Wer erwartet, daß hier ein Polizeipraktiker nicht nur rechtsdogmatische Fragen auswälzt, sondern vor dem Hintergrund tödlich ausgehender Fälle polizeilichen Schußwaffeneinsatzes auch anhand der Rechtsempirie diskutiert, wird enttäuscht sein. Es ist eine Arbeit, die nahezu ausschließlich juristisch argumentiert und genauso von jedem x-beliebigen Juristen hätte geschrieben werden können – schade.
Daß mit der Forderung nach der Verrechtlichung des Tötens als staatliche Befugnis keine „rechtlichen“, sondern vor allem politische Ziele verfolgt werden, daß es um das Primat staatlicher Autorität gegenüber dem Opferschutz geht, hätte der Polizeioberrat in der PDV 132 nachlesen können: „Bei der Befreiung von Geiseln läßt sich nicht jedes Risiko ausschließen. Bei übergeordnetem Interesse kann im Einzelfall eine erhöhte Gefährdung der Geiseln unumgänglich sein.“
Politisch geht es im Kern darum, den Todesschuß befehlen zu können, oder, wie es vor langen Jahren Manfred Schreiber, zuletzt unter Zimmermann Staatssekretär im BMI, da einst im „Stern“ (16.1.1975) formulierte:
„Wenn ich einem Polizeibeamten sage, jetzt müssen Sie den Mann erschießen!, dann antwortet der mir womöglich: Ich kann das nicht verantworten. Wenn Sie den Mann erschießen wollen, dann schießen Sie ihn doch selbst tot.“
Der Autor plädiert für eine förmliche rechtliche Befugnis zum tödlichen Schußwaffeneinsatz. Man muß ihm nicht unterstellen, daß er mit diesem Plädoyer sich als eifernder „Hartliner“ ausweist. Vielmehr scheint er der Illusion aufzusitzen, daß polizeilicher Schußwaffeneinsatz (und seine Begrenzung) vorrangig eine Frage rechtlicher Formulierungen und Eingrenzungen sei. Eine Illusion, die bei einem Juristen noch hinnehmbar sein mag, bei einem Polizisten aber, der in schwierigen Situationen gegebenenfalls den Todesschuß kommandieren darf, vermeidbare tödliche Konsequenzen produzieren kann.

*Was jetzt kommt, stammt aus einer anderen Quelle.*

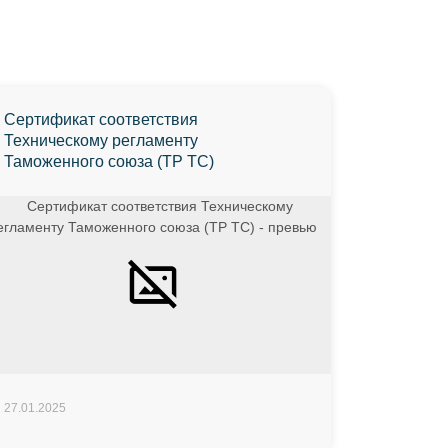
Сертификат соответствия
Техническому регламенту
Таможенного союза (ТР ТС)
27.01.2025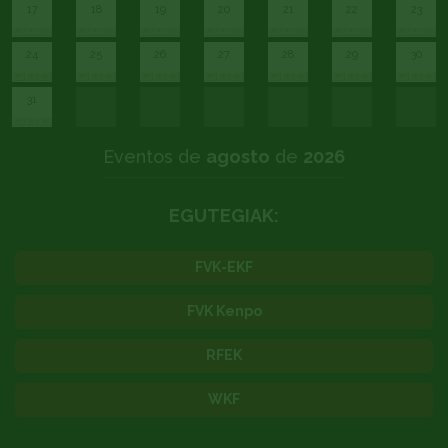
17
18
19
20
21
22
23
24
25
26
27
28
29
30
31
Eventos de
agosto
de
2026
EGUTEGIAK:
FVK-EKF
FVK Kenpo
RFEK
WKF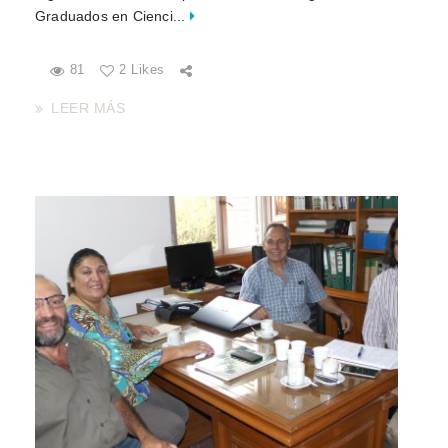
Graduados en Cienci...
81
2 Likes
LEER MÁS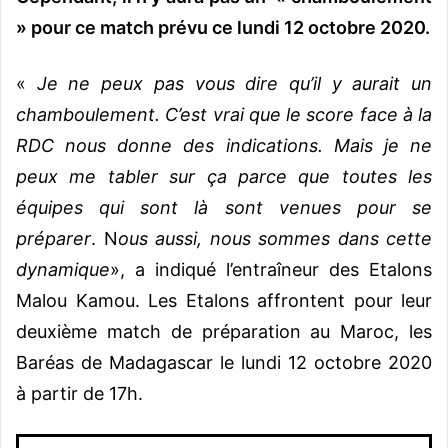
» pour ce match prévu ce lundi 12 octobre 2020.
«
Je ne peux pas vous dire qu’il y aurait un
chamboulement. C’est vrai que le score face à la
RDC nous donne des indications. Mais je ne
peux me tabler sur ça parce que toutes les
équipes qui sont là sont venues pour se
préparer
. N
ous aussi, nous sommes dans cette
dynamique
», a indiqué l’entraîneur des Etalons
Malou Kamou. Les Etalons affrontent pour leur
deuxième match de préparation au Maroc, les
Baréas de Madagascar le lundi 12 octobre 2020
à partir de 17h.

Der inzwischen pensionierte NRW-Polizei-Direktor Kurt Gintzel, selbst von Hause aus Jurist, erweist sich da als der bessere Polizeipraktiker. Er schrieb 1987 (Die Polizei, 1/1987, S.21):
„Als Mittel der Konfliktbewältigung wurde überwiegend angenommen, daß der sog. Rettungsschuß Lagebewältigung ermögliche. Heute wissen wir, daß nicht Gewalt, nicht Schußwaffengebrauch, sondern Kommunikation das einzige Mittel ist, das wirklich Erfolg verspricht. Die insoweit vorliegende Bilanz läßt keinen Zweifel daran.“

Die Erschießung eines 13jährigen türkischen Jungen am 1.Juli d.J. in Essen – gewiß nicht aus mörderischer Absicht, sondern als Folge polizeilicher Routineprogramme in unübersichtlichen Situationen – verweist darauf, wie wenig „das Recht“ dazu verhilft, solche im Ergebnis mörderischen Lösungen zu vermeiden. Genau darum geht es jedoch – nicht darum, daß die Polizisten etwa in dieser Situation berechtigt waren, mit tödlichem Ergebnis zu schießen. Daß sie „im Recht waren“, schützt zwar die Polizisten unmittelbar vor straf-rechtlichen und disziplinarischen Sanktionen. Es hilft ihnen allerdings nur wenig, diese Situationen auch psychisch zu bewältigen. Denn daß hinter polizeilichen Todesschüssen im Regelfall eine „Killermentalität“ steht, ist eine dumme, linke Legende.